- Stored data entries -
* * * *

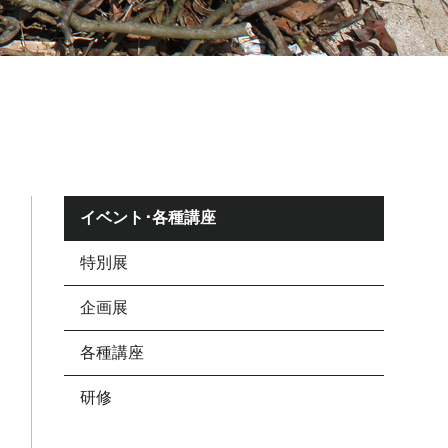
イベント･各種講座
特別展
企画展
各種講座
研修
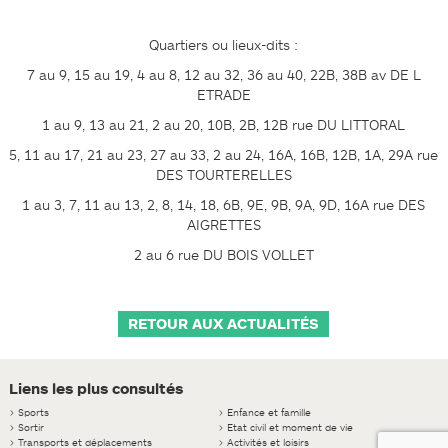
Quartiers ou lieux-dits :
7 au 9, 15 au 19, 4 au 8, 12 au 32, 36 au 40, 22B, 38B av DE L
ETRADE
1 au 9, 13 au 21, 2 au 20, 10B, 2B, 12B rue DU LITTORAL
5, 11 au 17, 21 au 23, 27 au 33, 2 au 24, 16A, 16B, 12B, 1A, 29A rue
DES TOURTERELLES
1 au 3, 7, 11 au 13, 2, 8, 14, 18, 6B, 9E, 9B, 9A, 9D, 16A rue DES
AIGRETTES
2 au 6 rue DU BOIS VOLLET
RETOUR AUX ACTUALITÉS
Liens les plus consultés
>
Sports
>
Enfance et famille
>
Sortir
>
Etat civil et moment de vie
>
Transports et déplacements
>
Activités et loisirs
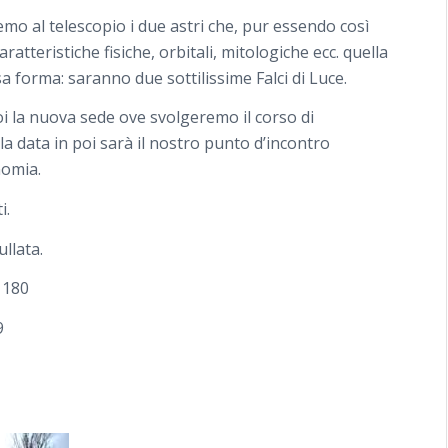
mo al telescopio i due astri che, pur essendo così
caratteristiche fisiche, orbitali, mitologiche ecc. quella
forma: saranno due sottilissime Falci di Luce.
 la nuova sede ove svolgeremo il corso di
a data in poi sarà il nostro punto d’incontro
nomia.
i.
llata.
180
09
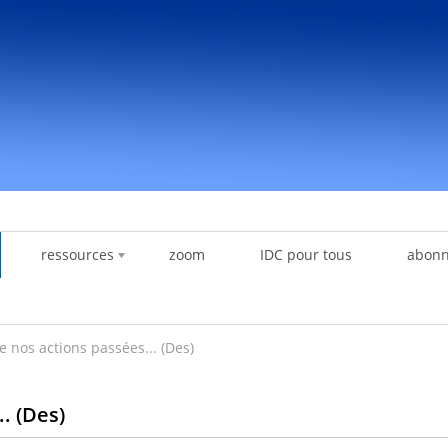
ressources
zoom
IDC pour tous
abon
 nos actions passées... (Des)
. (Des)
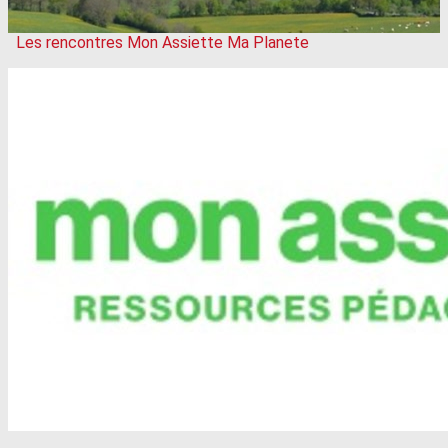
Les rencontres Mon Assiette Ma Planete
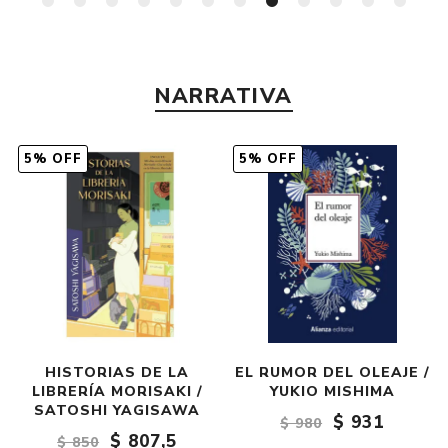
NARRATIVA
5% OFF
5% OFF
HISTORIAS DE LA
EL RUMOR DEL OLEAJE /
LIBRERÍA MORISAKI /
YUKIO MISHIMA
SATOSHI YAGISAWA
$ 931
$ 980
$ 807,5
$ 850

* * * *

- DIRECTIONS FOR THIS TASK -
Write out the records above exactly as they stand, leaving out every picture.

- OUTPUT FOR THIS EXERCISE -
イベント･各種講座
特別展
企画展
各種講座
研修
Quartiers ou lieux-dits :
7 au 9, 15 au 19, 4 au 8, 12 au 32, 36 au 40, 22B, 38B av DE L
ETRADE
1 au 9, 13 au 21, 2 au 20, 10B, 2B, 12B rue DU LITTORAL
5, 11 au 17, 21 au 23, 27 au 33, 2 au 24, 16A, 16B, 12B, 1A, 29A rue
DES TOURTERELLES
1 au 3, 7, 11 au 13, 2, 8, 14, 18, 6B, 9E, 9B, 9A, 9D, 16A rue DES
AIGRETTES
2 au 6 rue DU BOIS VOLLET
RETOUR AUX ACTUALITÉS
Liens les plus consultés
>
Sports
>
Enfance et famille
>
Sortir
>
Etat civil et moment de vie
>
Transports et déplacements
>
Activités et loisirs
mo al telescopio i due astri che, pur essendo così
caratteristiche fisiche, orbitali, mitologiche ecc. quella
forma: saranno due sottilissime Falci di Luce.
 la nuova sede ove svolgeremo il corso di
a data in poi sarà il nostro punto d’incontro
nomia.
i.
llata.
180
09
ressources
zoom
IDC pour tous
abon
 nos actions passées... (Des)
. (Des)
Les rencontres Mon Assiette Ma Planete
NARRATIVA
5% OFF
5% OFF
HISTORIAS DE LA
EL RUMOR DEL OLEAJE /
LIBRERÍA MORISAKI /
YUKIO MISHIMA
SATOSHI YAGISAWA
$ 931
$ 980
$ 807,5
$ 850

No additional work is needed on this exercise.